▶ _Entries provided_
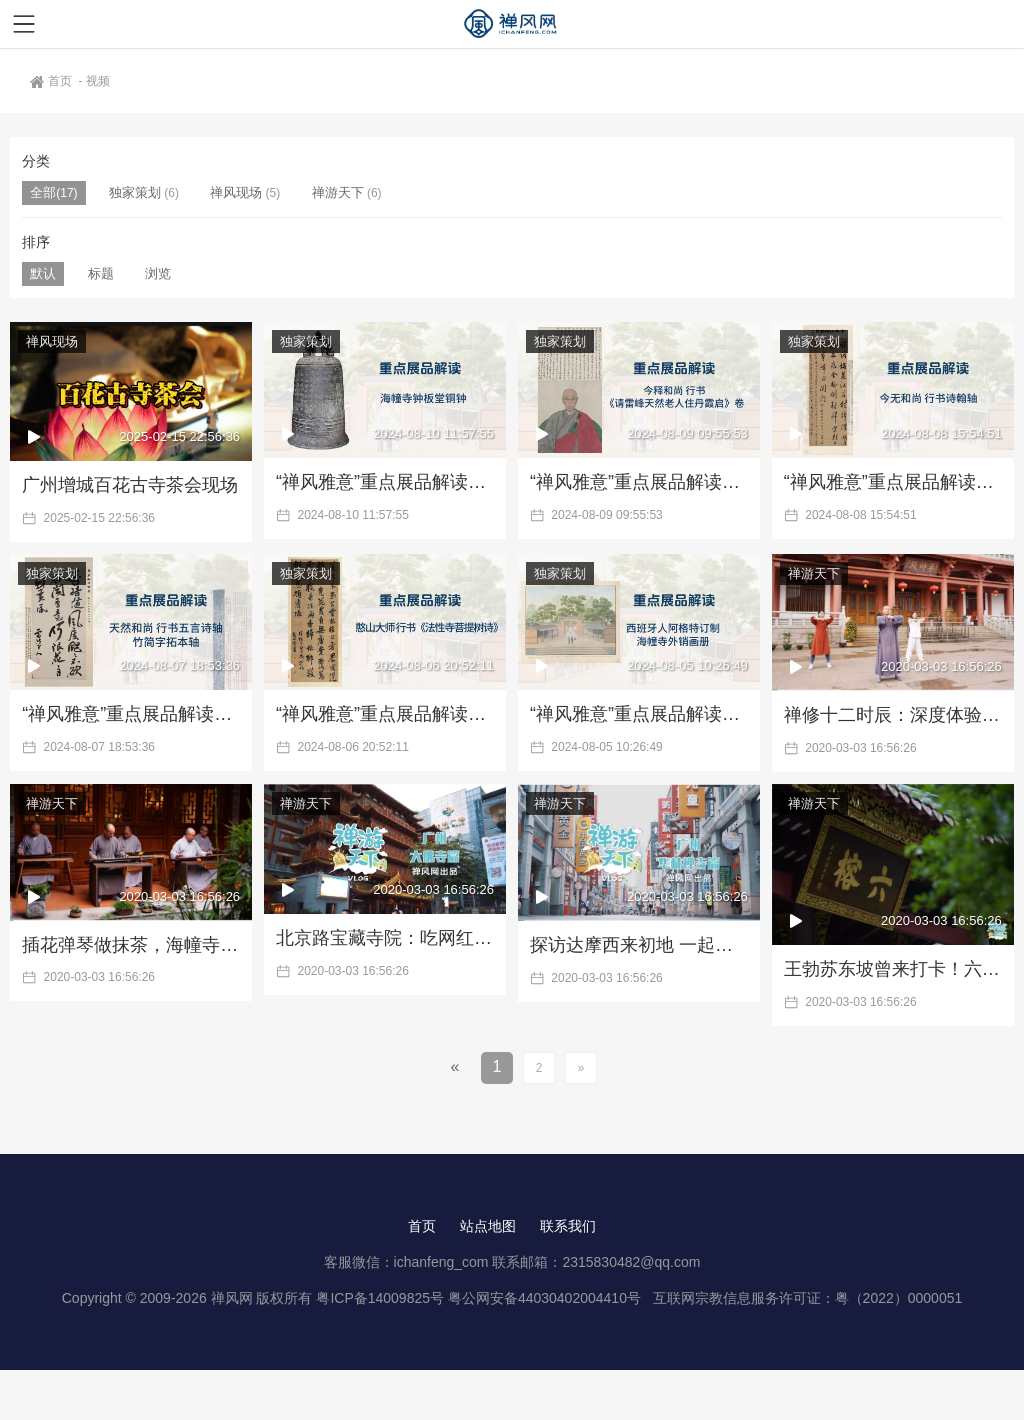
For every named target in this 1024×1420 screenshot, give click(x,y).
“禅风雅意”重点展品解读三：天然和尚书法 (131, 714)
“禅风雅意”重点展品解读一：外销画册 (639, 714)
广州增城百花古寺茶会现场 (130, 485)
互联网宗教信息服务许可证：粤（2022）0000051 (808, 1298)
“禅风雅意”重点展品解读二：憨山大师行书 (385, 714)
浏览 (158, 273)
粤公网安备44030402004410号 (546, 1298)
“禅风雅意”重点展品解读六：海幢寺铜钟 (385, 482)
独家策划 (135, 192)
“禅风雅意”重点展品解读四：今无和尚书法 (893, 482)
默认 (43, 273)
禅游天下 (338, 192)
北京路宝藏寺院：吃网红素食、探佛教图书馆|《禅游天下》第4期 (385, 938)
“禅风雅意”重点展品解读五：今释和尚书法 (639, 482)
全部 (43, 192)
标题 (101, 273)
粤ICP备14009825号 (380, 1298)
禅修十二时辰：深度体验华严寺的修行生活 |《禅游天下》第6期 (893, 715)
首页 (52, 81)
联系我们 (568, 1226)
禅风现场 (236, 192)
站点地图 (488, 1226)
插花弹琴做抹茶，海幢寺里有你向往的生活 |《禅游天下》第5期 (131, 945)
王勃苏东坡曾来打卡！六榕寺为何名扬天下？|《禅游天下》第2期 (893, 969)
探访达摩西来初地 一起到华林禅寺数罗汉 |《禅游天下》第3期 (639, 945)
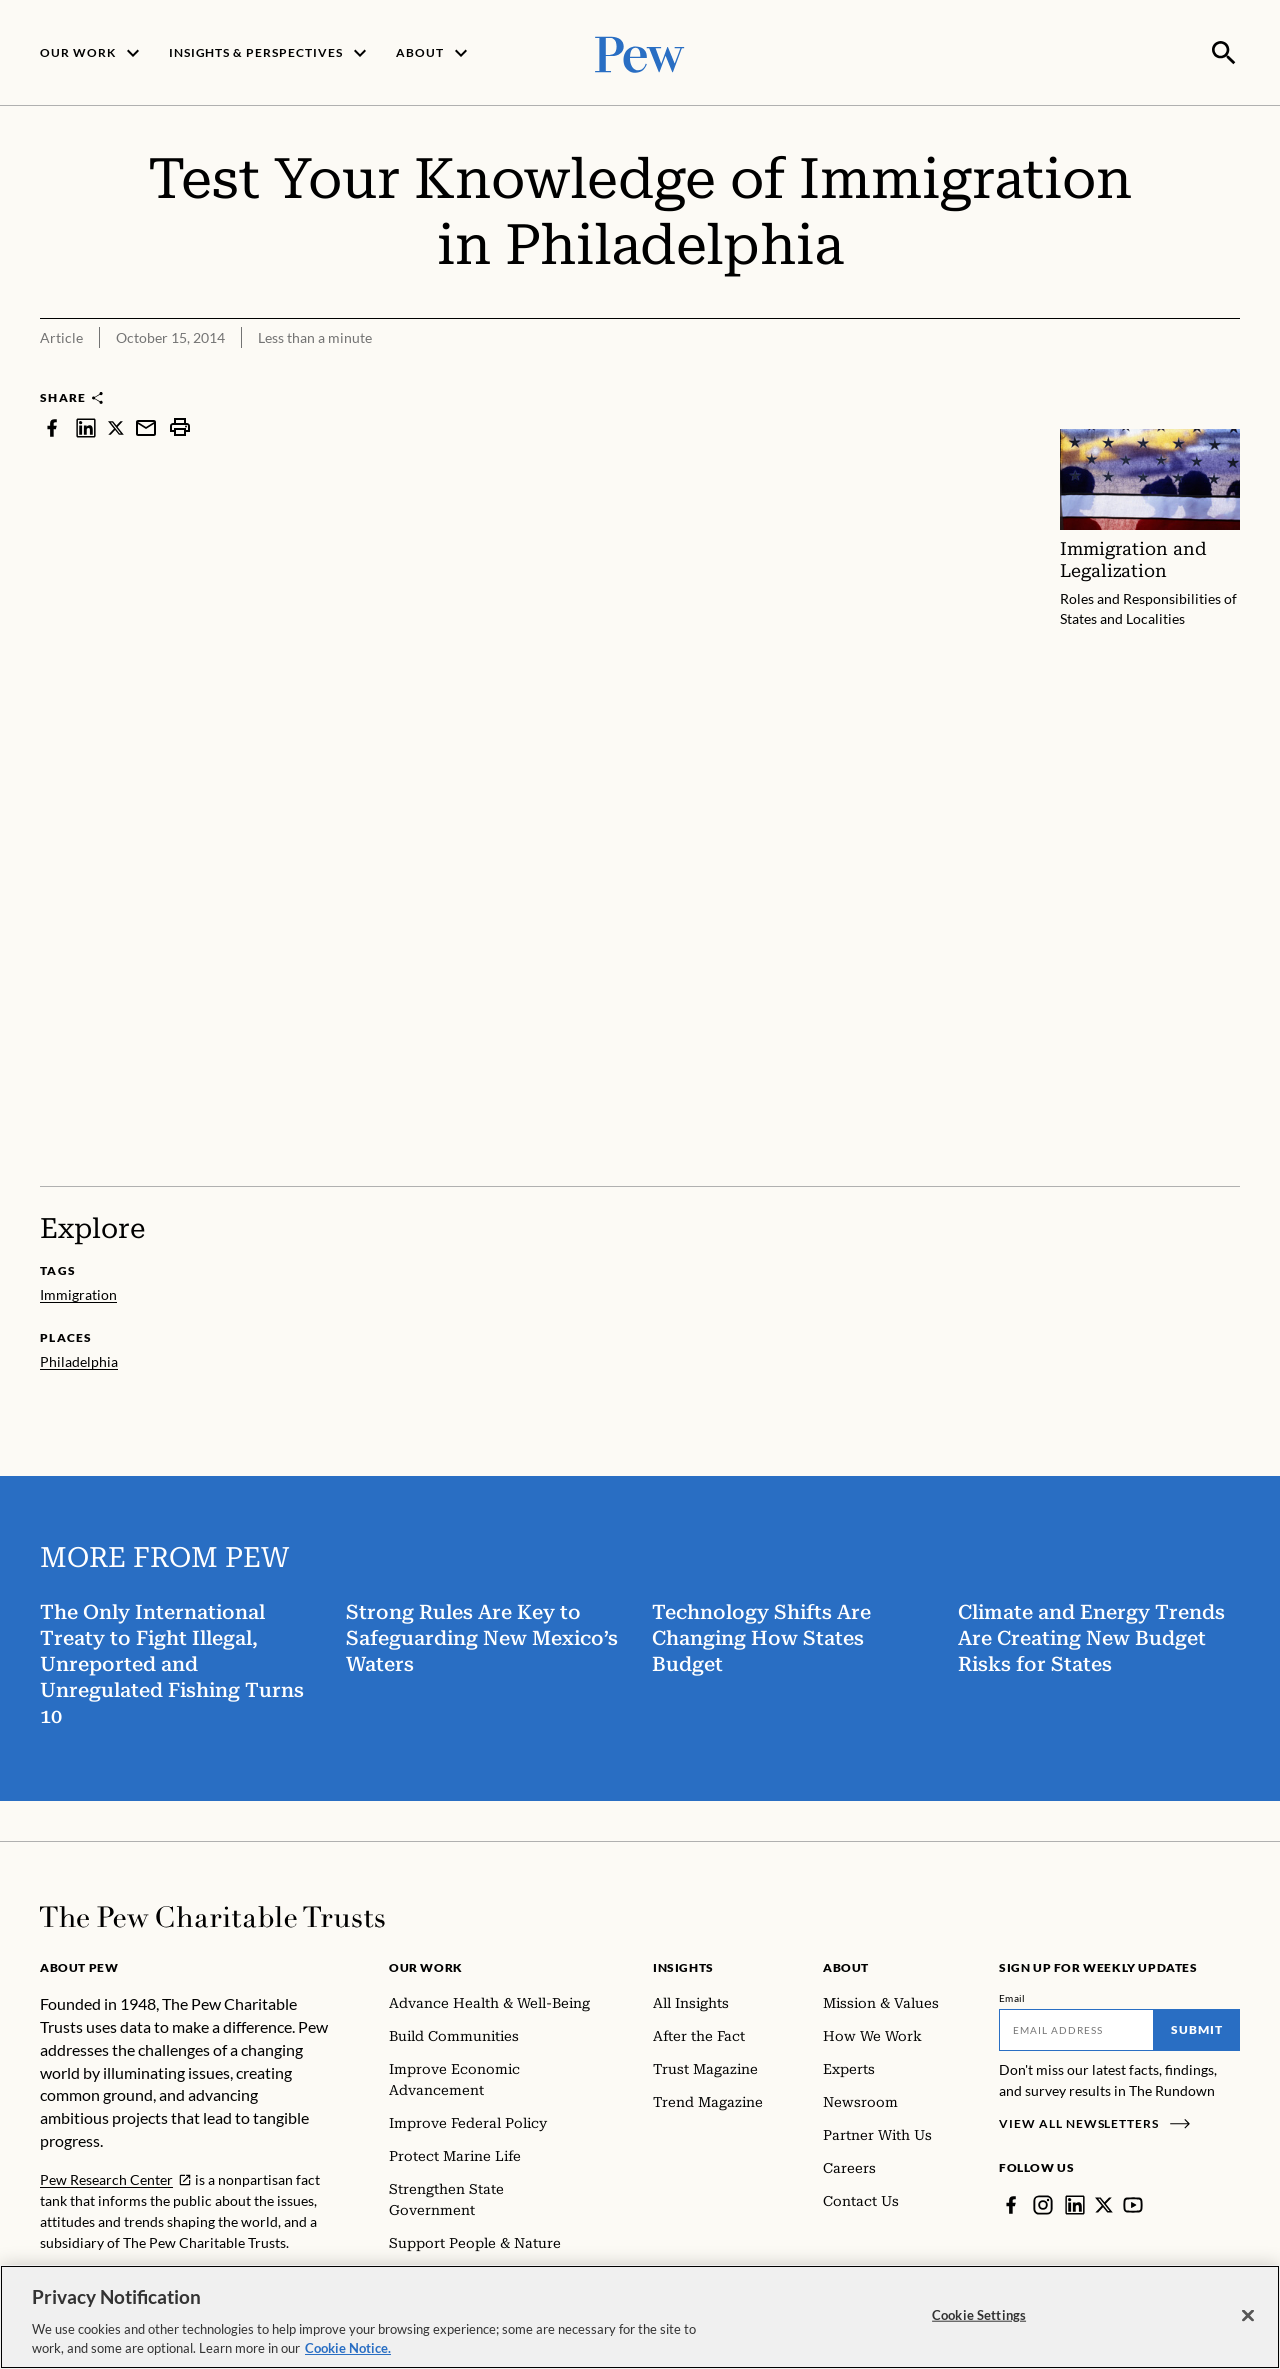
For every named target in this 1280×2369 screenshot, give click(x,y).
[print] (180, 425)
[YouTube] (1133, 2203)
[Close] (1248, 2316)
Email (1012, 1996)
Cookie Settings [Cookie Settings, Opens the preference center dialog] (979, 2315)
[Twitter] (1104, 2203)
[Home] (212, 1915)
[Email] (1076, 2028)
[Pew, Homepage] (640, 51)
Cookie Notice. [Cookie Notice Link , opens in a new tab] (348, 2348)
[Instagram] (1043, 2203)
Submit (1197, 2027)
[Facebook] (1011, 2203)
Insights (683, 1965)
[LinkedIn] (1075, 2203)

▶ _Task item_
State how many lines of the entries include the word "this", giving that number by itself.

▶ _Task solution_
2